6.Discover music that’s outside the box.
When I was 18, ‘radio’ was a novel concept; we only had one radio station in Jasper — a terrible am station — and when I moved to the city and was getting tons of stations of all sorts, I listened every morning, just because I could. And for the first month of school the radio countdown was where I got all of the songs that ended up on mix CDs on my Discman. However, come Christmas, being a university student had finally rubbed off on me and I began scoping out music that was a little more interesting.

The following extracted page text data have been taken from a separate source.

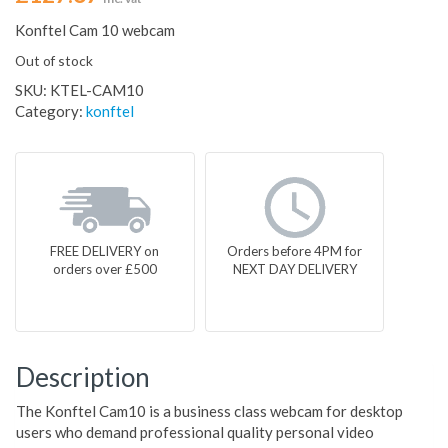
Konftel Cam 10 webcam
Out of stock
SKU:
KTEL-CAM10
Category:
konftel
FREE DELIVERY on
Orders before 4PM for
orders over £500
NEXT DAY DELIVERY
Description
The Konftel Cam10 is a business class webcam for desktop
users who demand professional quality personal video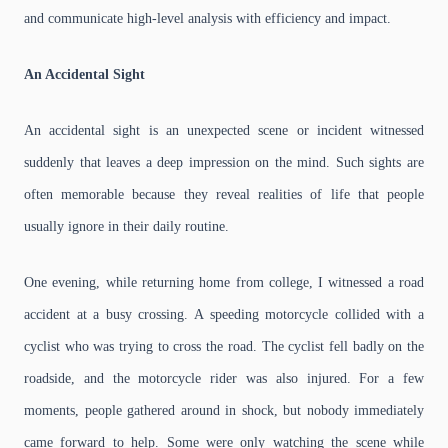
and communicate high-level analysis with efficiency and impact.
An Accidental Sight
An accidental sight is an unexpected scene or incident witnessed
suddenly that leaves a deep impression on the mind. Such sights are
often memorable because they reveal realities of life that people
usually ignore in their daily routine.
One evening, while returning home from college, I witnessed a road
accident at a busy crossing. A speeding motorcycle collided with a
cyclist who was trying to cross the road. The cyclist fell badly on the
roadside, and the motorcycle rider was also injured. For a few
moments, people gathered around in shock, but nobody immediately
came forward to help. Some were only watching the scene while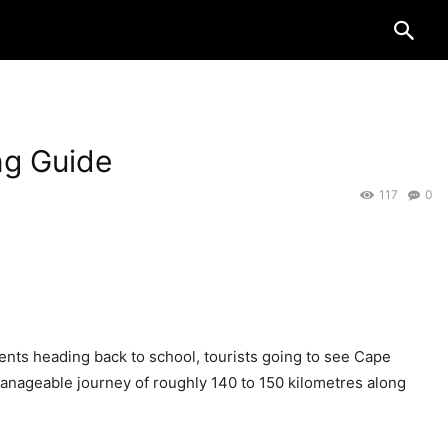
ng Guide
117
0
dents heading back to school, tourists going to see Cape
a manageable journey of roughly 140 to 150 kilometres along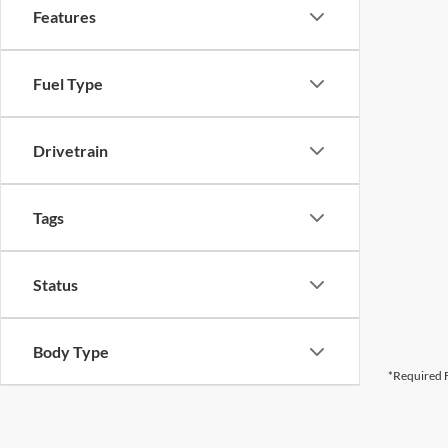
Features
Fuel Type
Drivetrain
Tags
Status
Body Type
*Required F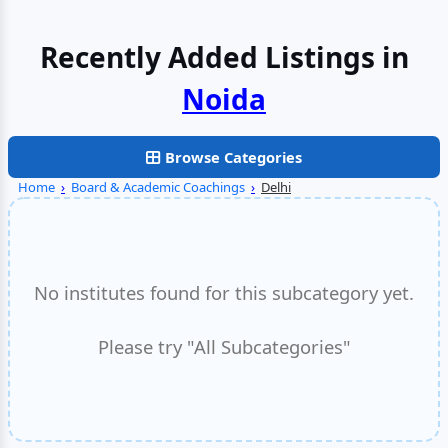
Recently Added Listings in
Browse Categories
Home
›
Board & Academic Coachings
›
Delhi
No institutes found for this subcategory yet.
Please try "All Subcategories"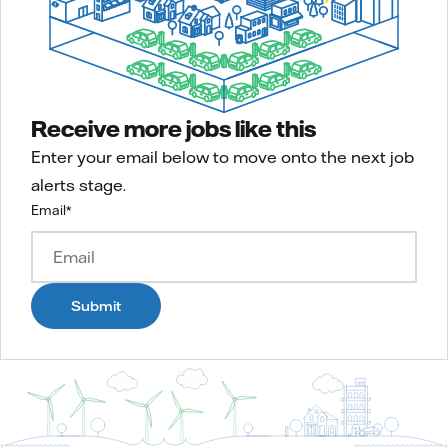
Receive more jobs like this
Enter your email below to move onto the next job
alerts stage.
Email
*
Submit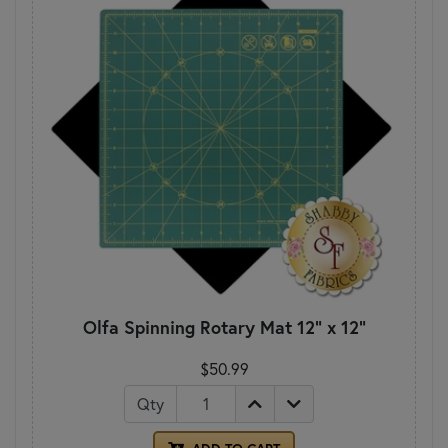
Olfa Spinning Rotary Mat 12" x 12"
$50.99
Qty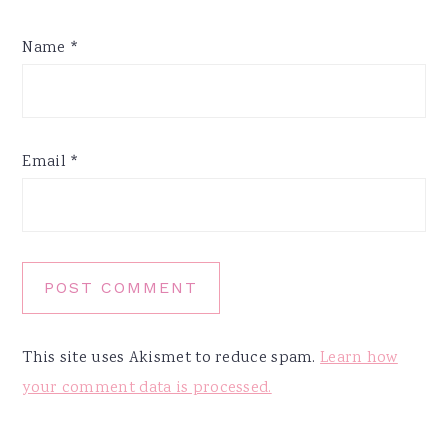
Name
*
Email
*
This site uses Akismet to reduce spam.
Learn how
your comment data is processed.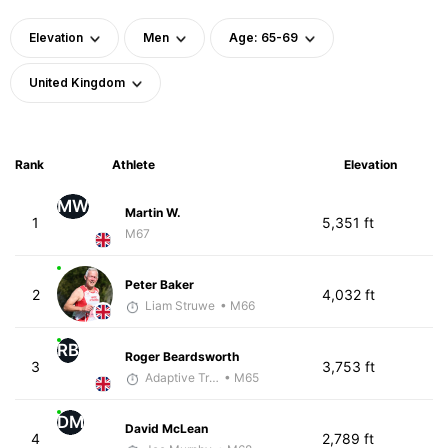
Elevation
Men
Age: 65-69
United Kingdom
Rank
Athlete
Elevation
MW
Martin W.
1
5,351 ft
M67
Peter Baker
2
4,032 ft
Liam Struwe
• M66
RB
Roger Beardsworth
3
3,753 ft
Adaptive Trainer
• M65
DM
David McLean
4
2,789 ft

Almost all of my now-favourite artists were “discovered” between December and April of that year in the following ways: established indie artists’ mySpace friends; picking up random CDs at the HMV listening bar and giving them a spin to see what they sound like, or just picking them up without listening and taking a big risk; seeking out new music on the featured artists homepage on Windows Media Player; and searching online message boards for music fans’ suggestions. Soon I was picking up Q, NME and Paste magazine to help out with my constant quest to find good music, but I got the ball rolling when I was 18.

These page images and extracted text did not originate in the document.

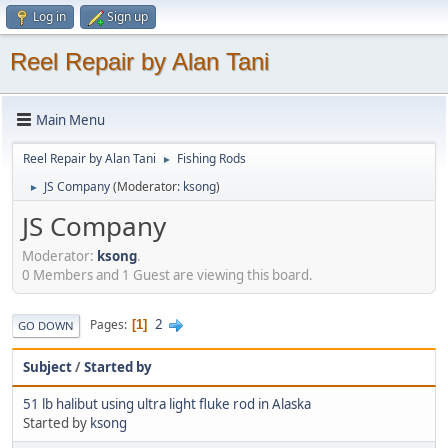
Log in
Sign up
Reel Repair by Alan Tani
Main Menu
Reel Repair by Alan Tani
Fishing Rods
►
JS Company
(Moderator:
ksong
)
►
JS Company
Moderator:
ksong
.
0 Members and 1 Guest are viewing this board.
2
Pages
1
GO DOWN
Subject
/
Started by
51 lb halibut using ultra light fluke rod in Alaska
Started by
ksong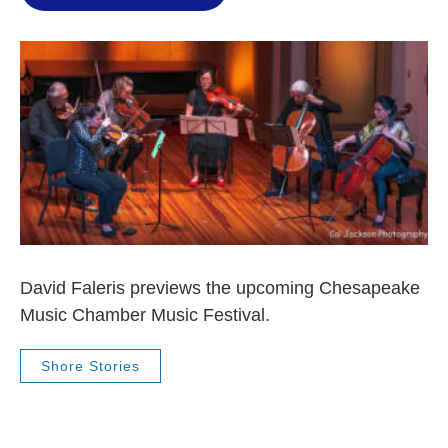
David Faleris previews the upcoming Chesapeake
Music Chamber Music Festival.
Shore Stories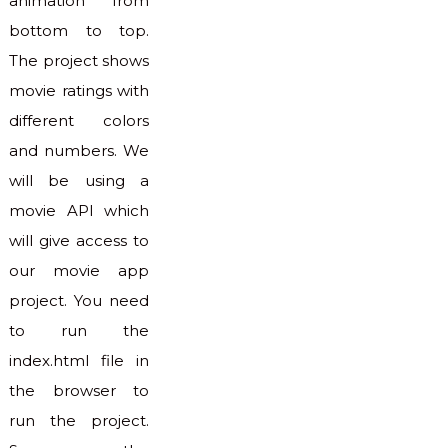
animation from
bottom to top.
The project shows
movie ratings with
different colors
and numbers. We
will be using a
movie API which
will give access to
our movie app
project. You need
to run the
index.html file in
the browser to
run the project.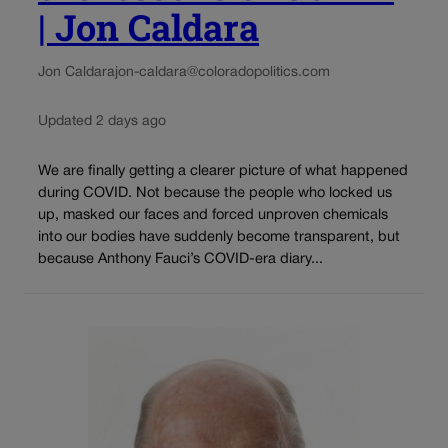
| Jon Caldara
Jon Caldara
jon-caldara@coloradopolitics.com
Updated 2 days ago
We are finally getting a clearer picture of what happened
during COVID. Not because the people who locked us
up, masked our faces and forced unproven chemicals
into our bodies have suddenly become transparent, but
because Anthony Fauci’s COVID-era diary...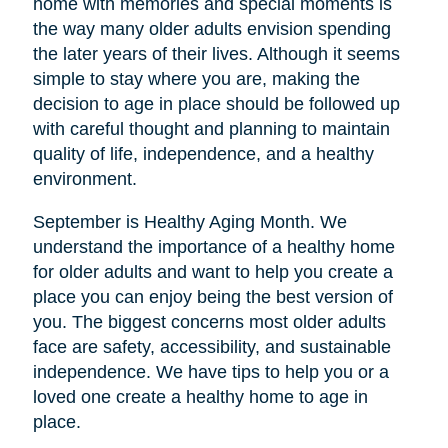
home with memories and special moments is
the way many older adults envision spending
the later years of their lives. Although it seems
simple to stay where you are, making the
decision to age in place should be followed up
with careful thought and planning to maintain
quality of life, independence, and a healthy
environment.
September is Healthy Aging Month. We
understand the importance of a healthy home
for older adults and want to help you create a
place you can enjoy being the best version of
you. The biggest concerns most older adults
face are safety, accessibility, and sustainable
independence. We have tips to help you or a
loved one create a healthy home to age in
place.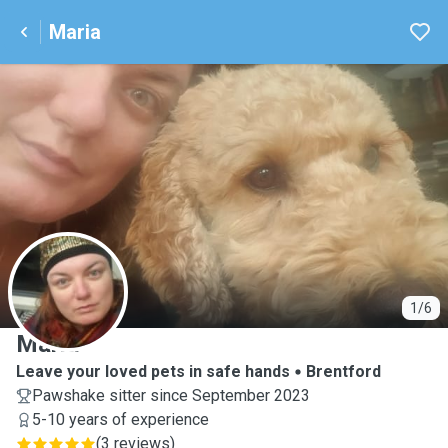
Maria
M
1/6
Maria
Leave your loved pets in safe hands
Brentford
Pawshake sitter since September 2023
5-10 years of experience
(
3 reviews
)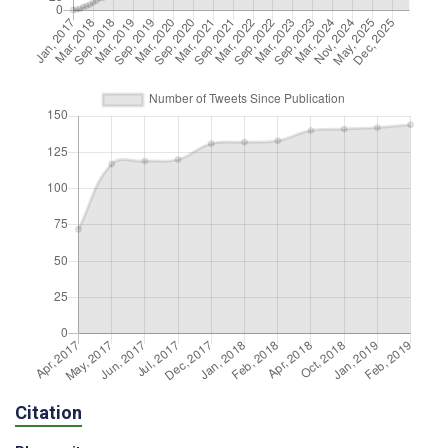
Citation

I had established myself, even at 18, as someone who knew herself incredibly well. I had said of myself that I was never going to get drunk, I was never going to be pretty, I had a preppy sense of style, I didn’t like dance clubs, I didn’t want to participate in floor parties, and that my time and money were better spent on things other than alcohol and partying. Really though, I was just afraid. I was afraid of being made fun of, I was afraid I was too ugly and fat to ever be asked to dance, and I was afraid of being at the centre of attention for messing up and doing something stupid and embarassing. So pretty much the only drinks I had all year were margaritas at Earl’s on Mondays, and the bellinis I had on my 18th birthday (the first drink I ever had). I really was like an oversized child in that regard – not that there’s anything wrong with not drinking and partying obviously, but that I never even gave all of these new foreign parts of my new foreign life – bars and clubs, new people, parties, being an adult and exploring ‘adult’ fun – a try to see if I liked them. Later in life — too much later — when I was 23 and 24 years old, I realized I do love going out and partying and creating new bonds with people. But by then I wasn’t young enough to feel at home at a dance club anymore. I don’t like to live with regrets but these are things I wish I had done. I look back to a certain lack of experience when I was 18 and it serves as a reminder to never box myself in ever again.